I feel as if it’s unlikely, but it’s going to suuuuuck if the open/short somewhere in the wall in the middle of a run. I have no idea if it goes to another room first though. I’ll have to pull out my probe and tone tomorrow and check each room.

A tdr is what you need.

Henrik Zetterberg
Dec 7, 2007

Yeah that’s a bit pricey. I’m guessing I have a connection in another room before it hits my bedroom that has a bad terminated connection or something.

Encrypted
Feb 25, 2016

Henrik Zetterberg posted:

Trying to use my existing daisy chained CAT5 to run a wired backhaul for one of my mesh nodes. Found the connection that goes from my kitchen (gateway node) to my bedroom (satellite node). I terminated the wires but I’m getting an open on 1/2 and a short on 3/6. I tried re-terminating both ends but same result.

I feel as if it’s unlikely, but it’s going to suuuuuck if the open/short somewhere in the wall in the middle of a run. I have no idea if it goes to another room first though. I’ll have to pull out my probe and tone tomorrow and check each room.
I wouldn't have much hope for them to not have damaged the wiring if they daisy chained the ethernet cable in the first place.

Someone asked me to help out their recabling at their place during a renovation. I specified something along the line of 'every jack in the room with individual wires feeding into one location in the garage'.

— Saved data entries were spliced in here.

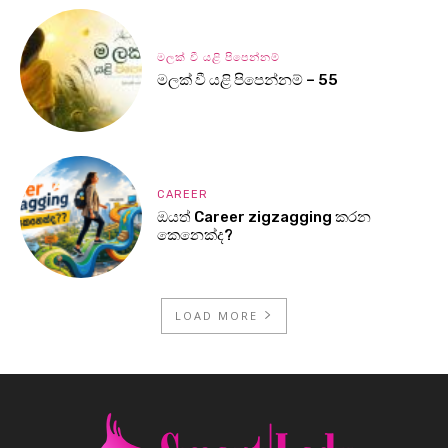
මලක් වී යළි පිපෙන්නම්
මලක් වී යළි පිපෙන්නම් – 55
CAREER
ඔයත් Career zigzagging කරන
කෙනෙක්ද?
LOAD MORE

The loving contractor cheaped out and did a daisy chain of cat 6 cable across 5 jacks.

By the time I caught it the walls were pretty much closed. The partially exposed areas are showing the cables being stapled to the stud.

Surprisingly the ethernet based security camera system was done with homeruns but then again few of them doesnt work probably due to stapling.

codo27
Apr 21, 2008



You guys got me thinking now. I'm going to send back that new router anyway to rebuy it at a better price, but maybe I wont rebuy it? Maybe I should go ubiquitous? Its a small 950sq' house, only myself and fiancee. I currently have a switch ran off my router for my desktop, NAS, printer, laptop dock and if I'm loving with anything, whatever that may be in my office. Another cable goes from the router to another basic switch in the living room for the TV, receiver, consoles etc. Those plain old switches will play nice with an edgerouter right? What kind of model should I be looking at? An AP as pictured above should handle my wifi needs.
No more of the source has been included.